Detecting faces uses the sliding window approach in hog space. Each test image is rescaled to muti-scale, and then for every hog window of size 12 x 12 of the out put hog feature. Finally, windows that score above a threshold 0 go through non-maximum suppression, producing the final results.

The result with sliding window in multiscale

In the base line implimentation,positive training data are boosted with mirror image, negative data are sampled at a muti-scale, with 100000 samples and 3 pixel cell size. Sliding window detection uses 20 different scales (2.^(0:-0.2:-4)), and classifer threshold is 0. This implementation gives average precision of 0.932 as shown below, along with the HoG template. One can see that the template coarsely resembles the shape of a human face.

Precision Recall curve for sliding window in multiscale

Implement hard negative mining with sliding window

In hard negative mining, i run the detector on the images in 'non_face_scn_path', and keep all of the features above some confidence level, add then to the negative training feat. this process is iterated to more then 10 times. The advantage of hard negative mining can hardly be obersived with thousands of negative training data in muti-scale. Here we demostrate the effective of hard negative mining by comparing to the case when the negative training data is fixed to 5000.

hard negative mining in 20 iterating(left) compare with base line with 5000 negative traning examples(right):

Compare with the case when the negative training data is fixed to 5000, we can clearly see that the number of false proposed box by sliding windows is largely decreased while the average precision is still in a relative high level. The demostrate the effective of hard negative mining when the amount the negative training data is limited

Self-implemented HoG descriptor

I have implement the hog feature by myself via matlab, which result in 11x11x36 dimension for 36x36 patch. The matlab version of hog is slower than vl_hog since the core function in VL_hog is impliment via C++. Here, in order to maintain the runing speed, we calibrate the parameter with trade-off to the algorithm performance. The negative training data is lower to 10000.

We can see that the performance of implement Hog is ok, although is not as good as the VL_hog version. And this may be caused by some detail parameter in the hog descritor such as gamma normlization.

Utilize alternative positive training date(UFI database)

I have explore additional training data and test the performance with the algorithm. The UFI is a novel real-world database that contains images extracted from real photographs acquired by reporters of the Czech News Agency (CTK). It is further reported as Unconstrained Facial Images (UFI) database and is mainly intended to be used for benchmarking of the face identification methods. Here we adopt the cropped faces that were automatically extracted from the photographs using the Viola-Jones algorithm. The face size is thus almost uniform and the images contain just a small portion of background. In the algorithm, we resize the image to 32x32 and get hog descriptor.

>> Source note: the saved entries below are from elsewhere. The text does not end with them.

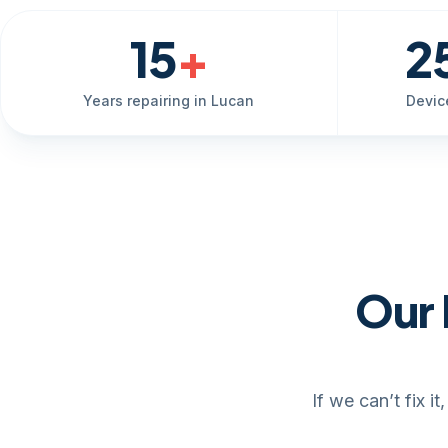
15
+
2
Years repairing in Lucan
Devic
Our 
If we can’t fix 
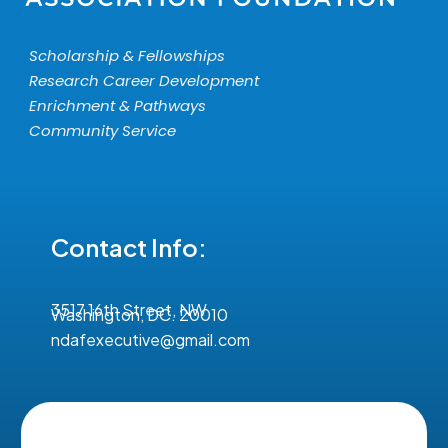
Scholarship & Fellowships
Research Career Development
Enrichment & Pathways
Community Service
Contact Info:
3517 16th Street, NW
Washington, DC. 20010
ndafexecutive@gmail.com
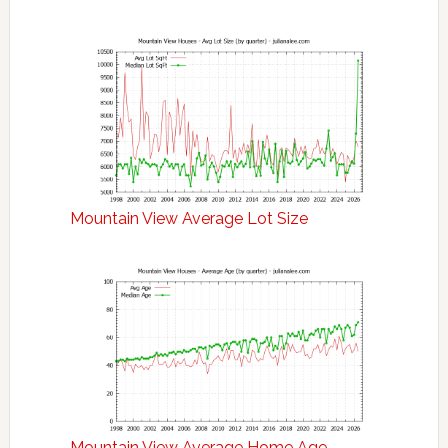
Mountain View Average Lot Size
Mountain View Average Home Age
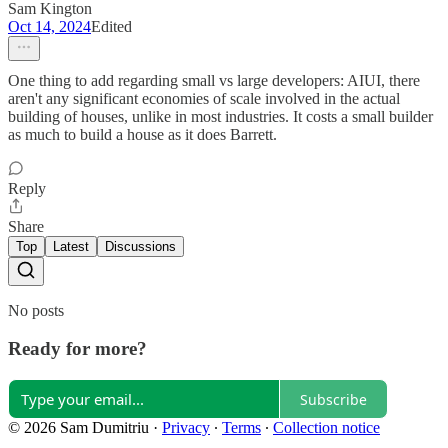
Sam Kington
Oct 14, 2024
Edited
One thing to add regarding small vs large developers: AIUI, there
aren't any significant economies of scale involved in the actual
building of houses, unlike in most industries. It costs a small builder
as much to build a house as it does Barrett.
Reply
Share
Top
Latest
Discussions
No posts
Ready for more?
Subscribe
© 2026 Sam Dumitriu
·
Privacy
∙
Terms
∙
Collection notice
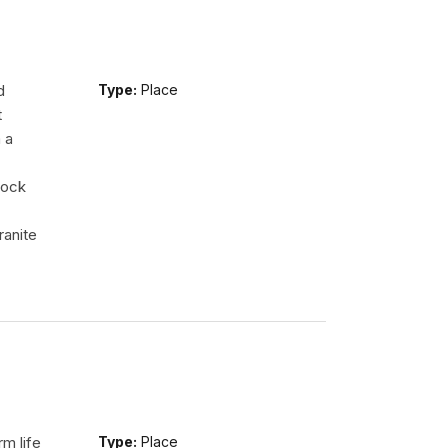
d
Type:
Place
t
 a
rock
ranite
m life
Type:
Place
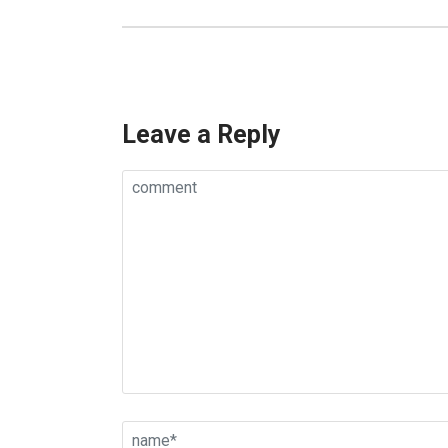
Leave a Reply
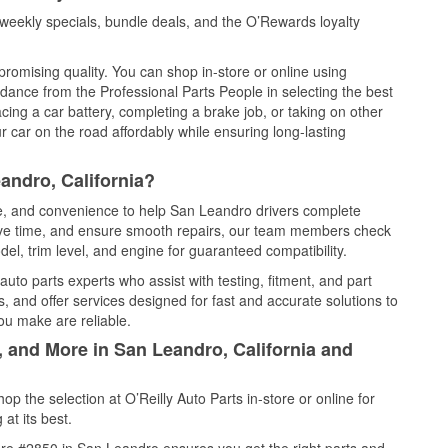
eekly specials, bundle deals, and the O’Rewards loyalty
promising quality. You can shop in-store or online using
idance from the Professional Parts People in selecting the best
cing a car battery, completing a brake job, or taking on other
 car on the road affordably while ensuring long-lasting
andro, California?
ce, and convenience to help San Leandro drivers complete
save time, and ensure smooth repairs, our team members check
el, trim level, and engine for guaranteed compatibility.
to parts experts who assist with testing, fitment, and part
, and offer services designed for fast and accurate solutions to
ou make are reliable.
, and More in San Leandro, California and
 the selection at O’Reilly Auto Parts in-store or online for
at its best.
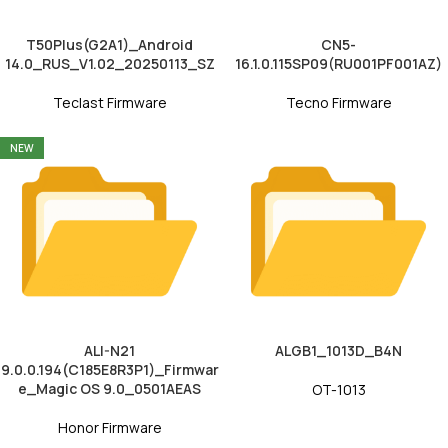
T50Plus(G2A1)_Android
CN5-
14.0_RUS_V1.02_20250113_SZ
16.1.0.115SP09(RU001PF001AZ)
Teclast Firmware
Tecno Firmware
NEW
ALI-N21
ALGB1_1013D_B4N
9.0.0.194(C185E8R3P1)_Firmwar
e_Magic OS 9.0_0501AEAS
OT-1013
Honor Firmware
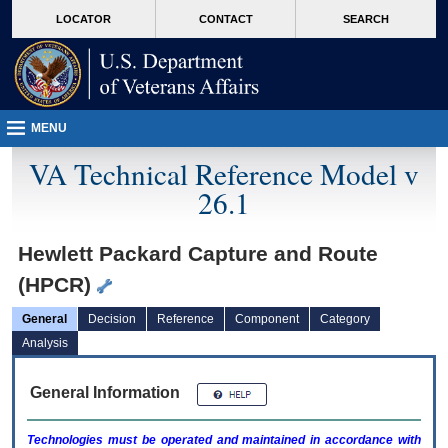
skip
Attention A T users. To access the menus on this page please perform the followin
MORE
LOCATOR
CONTACT
SEARCH
to
VA
page
content
MENU
VA Technical Reference Model v
26.1
Hewlett Packard Capture and Route
(HPCR)
General
Decision
Reference
Component
Category
Analysis
General Information
Technologies must be operated and maintained in accordance with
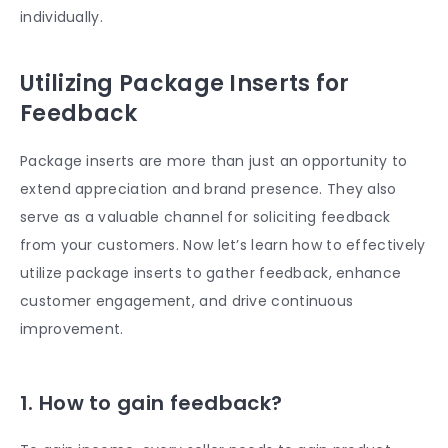
individually.
Utilizing Package Inserts for
Feedback
Package inserts are more than just an opportunity to
extend appreciation and brand presence. They also
serve as a valuable channel for soliciting feedback
from your customers. Now let’s learn how to effectively
utilize package inserts to gather feedback, enhance
customer engagement, and drive continuous
improvement.
1. How to gain feedback?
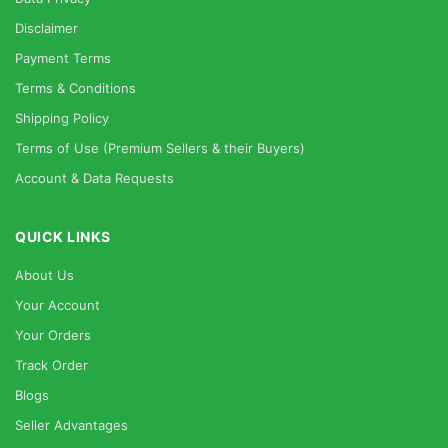
Disclaimer
Payment Terms
Terms & Conditions
Shipping Policy
Terms of Use (Premium Sellers & their Buyers)
Account & Data Requests
QUICK LINKS
About Us
Your Account
Your Orders
Track Order
Blogs
Seller Advantages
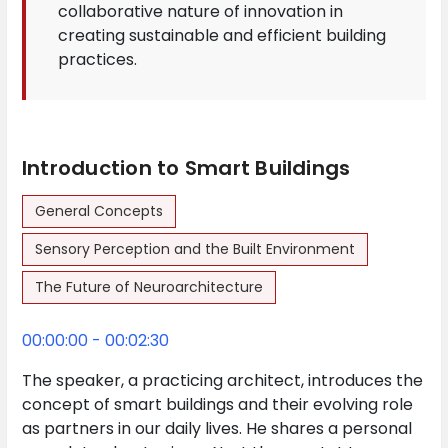
collaborative nature of innovation in
creating sustainable and efficient building
practices.
Introduction to Smart Buildings
General Concepts
Sensory Perception and the Built Environment
The Future of Neuroarchitecture
00:00:00 - 00:02:30
The speaker, a practicing architect, introduces the
concept of smart buildings and their evolving role
as partners in our daily lives. He shares a personal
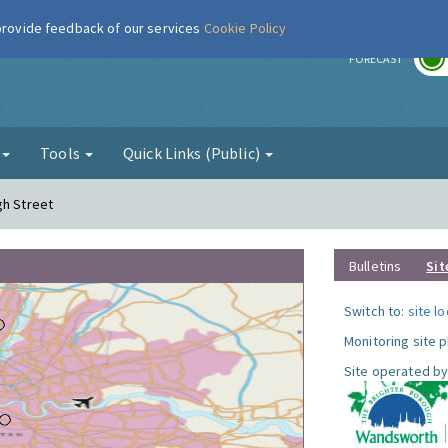
 provide feedback of our services
Cookie Policy
r
FORECAST
g
Tools
Quick Links (Public)
gh Street
Bulletins
Sit
Switch to:
site l
Monitoring site 
Site operated by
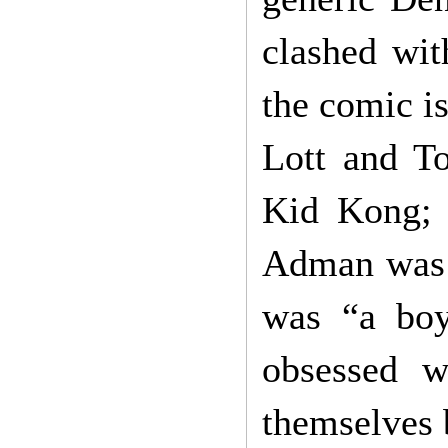
clashed with
the comic is
Lott and T
Kid Kong; 
Adman was 
was “a boy
obsessed w
themselves 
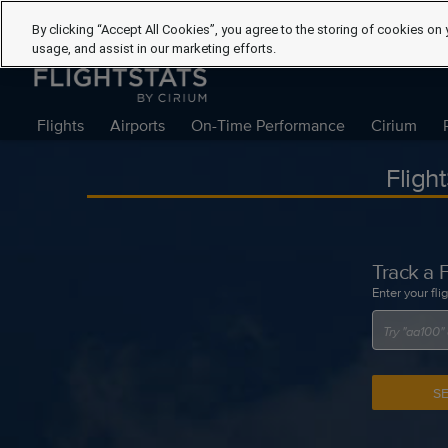
By clicking “Accept All Cookies”, you agree to the storing of cookies on 
usage, and assist in our marketing efforts.
Flights
Airports
On-Time Performance
Cirium
Fligh
Track a F
Enter your fli
S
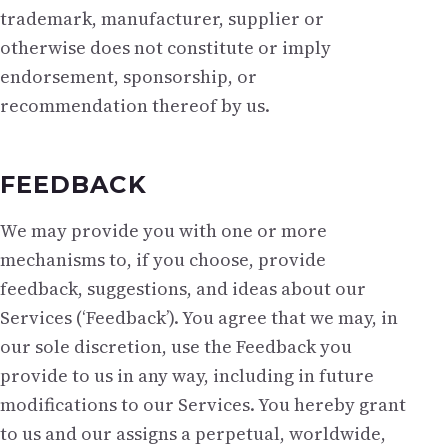
trademark, manufacturer, supplier or
otherwise does not constitute or imply
endorsement, sponsorship, or
recommendation thereof by us.
FEEDBACK
We may provide you with one or more
mechanisms to, if you choose, provide
feedback, suggestions, and ideas about our
Services (‘Feedback’). You agree that we may, in
our sole discretion, use the Feedback you
provide to us in any way, including in future
modifications to our Services. You hereby grant
to us and our assigns a perpetual, worldwide,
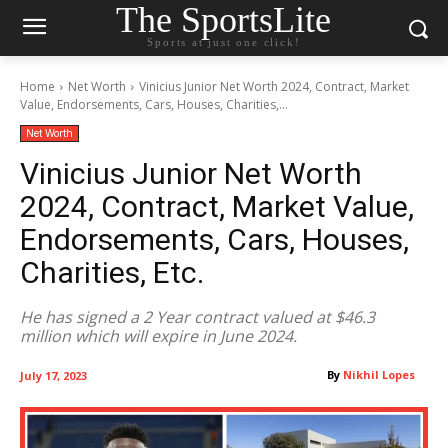
The SportsLite
Sports at just one click!
Home
Net Worth
Vinicius Junior Net Worth 2024, Contract, Market
Value, Endorsements, Cars, Houses, Charities,...
Net Worth
Vinicius Junior Net Worth
2024, Contract, Market Value,
Endorsements, Cars, Houses,
Charities, Etc.
He has signed a 2 Year contract valued at $46.3
million which will expire in June 2024.
By
Nikhil Lopes
July 17, 2023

We can obersived that the UFI database nearly not include any backward information. The cropped image only include the center of the face. Thereby the learning classfication parameter is different with previous learned. And the proposed box by the detector is relatively smaller. The training data together with the algorithm get 80.2% in the given test set.

Try Sift descriptor with sliding window

In this part, we use the sift descripter with the local box. Since the spatial arragement of the image is not the same as that of in the sift space, thereby, we crop the image first and then extract a single sift descriptor with vl_dsift(we set the step parameter very large which obtain a single sift descriptor in the middle of the crop image) which result in feature in 128 dimension. Other parameter such as scale or # of training data is the same with previous experiment.

We can see that the performance of the algorithm with sift descriptor is not as well as the HOG. The sift descriptor obtain 61.3% in the test set with lots of wrong bounding boxs.